After 15 meetings in this Session of Parliament, the House of Commons Standing Committee on Veterans Affairs is continuing its study of the New Veterans Charter by consulting widely with Veterans, Veterans’ organizations and departmental personnel. In and of itself, this is a good thing, but given all of the evidence that is available and all of the work that has been done before, I would suggest that it’s time for the Committee to focus singularly and squarely on the solutions to New Veterans Charter problems.
For example, on Tuesday, February 25th, the Committee heard testimony from Ron Griffiths, Canadian Association of Veterans in United Nations Peacekeeping, and Tim Laidler, Veterans Transition Network. Ron highlighted the changes to the New Veterans Charter that his Association feels need to be given priority. These proposed changes have all been stated in previous testimony, but since there has been no action to address them, they are as relevant today as when first presented. Tim provided an update on the excellent work his organization’s program is achieving, clearly demonstrating that grassroots initiatives, if provided proper funding, can achieve excellent national results. However, of the approximately 40 questions asked by Committee Members, only one-third were directly related to the review of the New Veterans Charter. This is very disappointing because the focus of these hearings is supposed to be the New Veterans Charter.

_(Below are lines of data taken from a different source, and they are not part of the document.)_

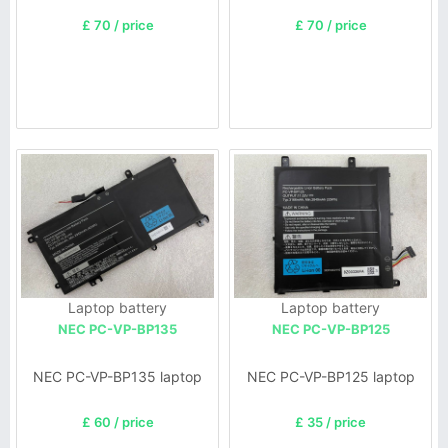
£ 70 / price
£ 70 / price
Laptop battery
Laptop battery
NEC PC-VP-BP135
NEC PC-VP-BP125
NEC PC-VP-BP135 laptop
NEC PC-VP-BP125 laptop
£ 60 / price
£ 35 / price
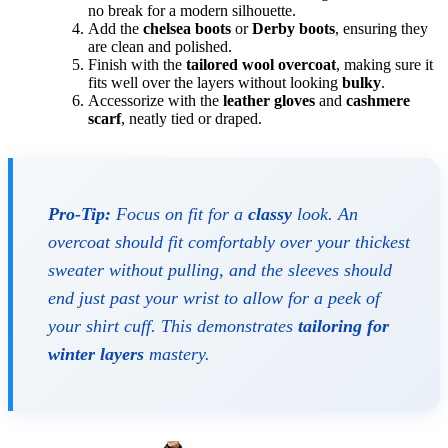
no break for a modern silhouette.
Add the
chelsea boots
or
Derby boots
, ensuring they
are clean and polished.
Finish with the
tailored wool overcoat
, making sure it
fits well over the layers without looking
bulky
.
Accessorize with the
leather gloves
and
cashmere
scarf
, neatly tied or draped.
Pro-Tip:
Focus on fit for a
classy
look. An
overcoat should fit comfortably over your thickest
sweater without pulling, and the sleeves should
end just past your wrist to allow for a peek of
your shirt cuff. This demonstrates
tailoring for
winter layers
mastery.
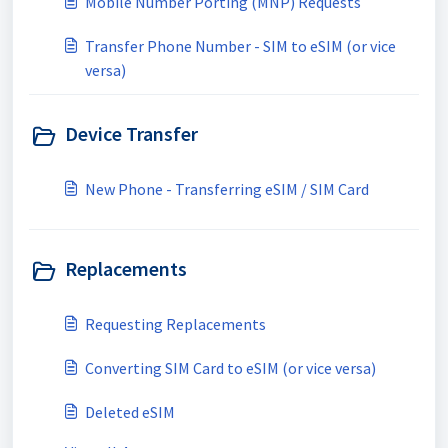
Mobile Number Porting (MNP) Requests
Transfer Phone Number - SIM to eSIM (or vice
versa)
Device Transfer
New Phone - Transferring eSIM / SIM Card
Replacements
Requesting Replacements
Converting SIM Card to eSIM (or vice versa)
Deleted eSIM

This week the Committee heard from Medric Cousineau who talked about his experiences with Post Traumatic Stress Disorder and how his service dog has made a huge difference in his quality of life. The Committee also heard from Barry Yhard who provided information about the excellent work being done by Veterans Emergency Transition Services to help Veterans at risk of homelessness and homeless Veterans. Although the Committee was focussed on the New Veterans Charter this time, the majority of questions directed to the witnesses were about the Disability Award lump sum payment, with a few questions on mental health services and support to families. Did we learn anything new from the exchange?
The testimony reinforced the outstanding work and dedication of individuals, such as Medric and Barry, and the tremendous difference that it can make in the lives of Veterans. Just as a great Veterans Affairs Canada case manager changed Medric’s life, Veterans Affairs Canada’s departmental staff and Veterans’ organization volunteers make a difference everyday for Veterans and their families. The testimony also reaffirmed the issues and gaps with the New Veterans Charter concerning the problems of inadequate financial, transition and family support.

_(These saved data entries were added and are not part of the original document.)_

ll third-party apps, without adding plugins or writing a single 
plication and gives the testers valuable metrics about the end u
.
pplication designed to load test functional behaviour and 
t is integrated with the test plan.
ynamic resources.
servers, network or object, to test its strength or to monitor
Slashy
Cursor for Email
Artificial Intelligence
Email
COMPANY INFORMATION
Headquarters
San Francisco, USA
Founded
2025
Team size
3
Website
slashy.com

While it is still difficult to identify whether the Committee is following a structured approach to its review of the New Veterans Charter, I was pleased when at the end of last Tuesday’s hearings the Chair, Mr. Greg Kerr, stated that the Committee would be looking at where it is going in the future. I applaud this because it is very important for Veterans and their families and Veterans organizations to be able to discern clearly the focal point(s) of the hearings, the Committee’s framework for change, and its go-forward timeline.
What is disappointing, however, is the prevalence of party politics around the Committee table. As I have said before and will continue to say again and again, Veterans’ issues are one area that should be above politics.
I cannot emphasize enough that each passing day that the problems I have identified with the New Veterans Charter are not remedied means another day that Veterans and families struggle with the stresses of transitioning from military to civilian life or living their final years without adequate support. We have all the information needed to make the necessary substantive changes. We just need to act.